Thursday, March 10, 2022

 Thursday of the First Week of Lent

(Esther C:12.14-16.23-25; Matthew 7:7-12)

Of the three Lenten disciplinary practices prayer would seem to an atheist the most absurd.  Fasting would make sense because most everybody needs to lose weight.  Charity also has some palpable benefits.  It helps the receiver and leaves the giver with a feeling of worthiness.  But prayer for an atheist must seem as useless as squeezing a stone for water.

Believers know better.  Prayer not only relieves tension in the one who prays.  It also moves God to effect helpful change.  Jesus obviously things so in today’s gospel.  He exhorts his disciples to have no less reservation asking God for help than a child would in asking his mother for a sandwich.  Queen Esther in today’s reading asks God’s help in her desperate situation.  She will not be disappointed.

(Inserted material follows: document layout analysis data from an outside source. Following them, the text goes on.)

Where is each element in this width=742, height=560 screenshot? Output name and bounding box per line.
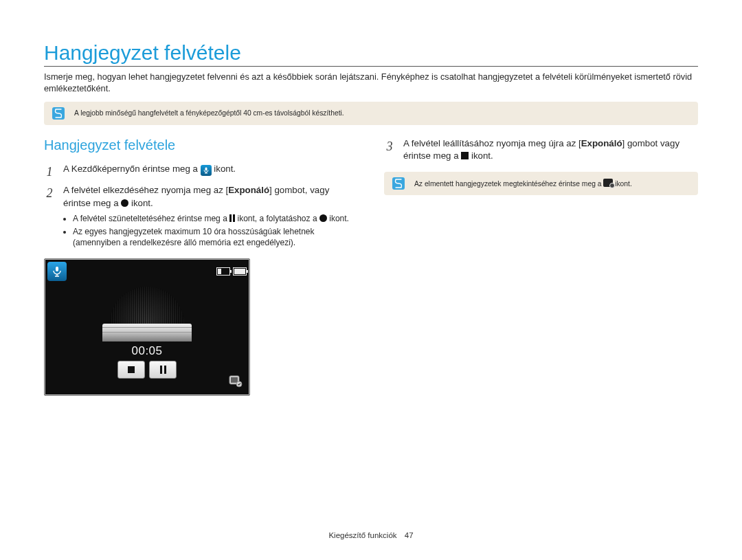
svg-rect-8 (231, 377, 238, 383)
right-column: 3 A felvétel leállításához nyomja meg új… (384, 137, 698, 396)
tip-note-1: A legjobb minőségű hangfelvételt a fényk… (44, 102, 698, 125)
tip-text-1: A legjobb minőségű hangfelvételt a fényk… (74, 109, 344, 117)
section-heading: Hangjegyzet felvétele (44, 137, 358, 153)
page-title: Hangjegyzet felvétele (44, 41, 698, 67)
mic-mode-icon (47, 262, 67, 281)
step-number-3: 3 (384, 137, 395, 163)
record-dot-icon (319, 214, 327, 222)
record-dot-icon (121, 199, 128, 207)
manual-page: Hangjegyzet felvétele Ismerje meg, hogya… (0, 0, 742, 560)
tip-icon (392, 177, 405, 190)
svg-point-9 (236, 381, 242, 387)
svg-rect-4 (56, 267, 58, 271)
battery-full-icon (233, 267, 247, 276)
screen-controls (117, 361, 177, 379)
microphone-head-illustration (110, 287, 184, 324)
step-number-2: 2 (44, 184, 55, 210)
svg-rect-1 (205, 167, 207, 170)
voice-memo-app-icon (201, 165, 212, 176)
two-column-layout: Hangjegyzet felvétele 1 A Kezdőképernyőn… (44, 137, 698, 396)
album-icon (603, 179, 613, 187)
step-3-text: A felvétel leállításához nyomja meg újra… (403, 137, 698, 163)
left-column: Hangjegyzet felvétele 1 A Kezdőképernyőn… (44, 137, 358, 396)
stop-icon (461, 152, 469, 159)
recorder-screen: 00:05 (44, 258, 250, 396)
step-2-sub-2: Az egyes hangjegyzetek maximum 10 óra ho… (73, 227, 358, 249)
tip-note-2: Az elmentett hangjegyzetek megtekintéséh… (384, 172, 698, 195)
recording-timer: 00:05 (131, 344, 162, 358)
screen-pause-button[interactable] (149, 361, 177, 379)
tip-icon (52, 107, 65, 120)
pause-icon (229, 214, 235, 222)
step-2-text: A felvétel elkezdéséhez nyomja meg az [E… (63, 184, 358, 210)
screen-topbar (47, 262, 247, 281)
screen-album-button[interactable] (226, 372, 245, 391)
intro-paragraph: Ismerje meg, hogyan lehet hangjegyzetet … (44, 71, 698, 95)
step-2-sub-1: A felvétel szüneteltetéséhez érintse meg… (73, 214, 358, 225)
step-1: 1 A Kezdőképernyőn érintse meg a ikont. (44, 163, 358, 181)
tip-text-2: Az elmentett hangjegyzetek megtekintéséh… (414, 179, 632, 188)
footer-section-name: Kiegészítő funkciók (328, 531, 396, 539)
battery-indicators (216, 267, 247, 276)
footer-page-number: 47 (405, 531, 414, 539)
step-2: 2 A felvétel elkezdéséhez nyomja meg az … (44, 184, 358, 210)
step-1-text: A Kezdőképernyőn érintse meg a ikont. (63, 163, 358, 181)
step-2-sublist: A felvétel szüneteltetéséhez érintse meg… (44, 214, 358, 248)
storage-icon (216, 267, 230, 276)
step-3: 3 A felvétel leállításához nyomja meg új… (384, 137, 698, 163)
step-number-1: 1 (44, 163, 55, 181)
microphone-body-illustration (102, 324, 192, 341)
page-footer: Kiegészítő funkciók 47 (0, 531, 742, 539)
screen-stop-button[interactable] (117, 361, 145, 379)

We may not pray or pray as an afterthought because of our belief that focused action is more likely to get us what we need.  It is true that often our needs are provided through our own efforts.  Still it is God who provides.  Equally certain, God more often helps us through others – our parents, teachers, or friends.  God also provides in unexpected ways – what we might call “luck.”  We should go to God as our needs arise, as they become acute, and after we have done what we can to meet them.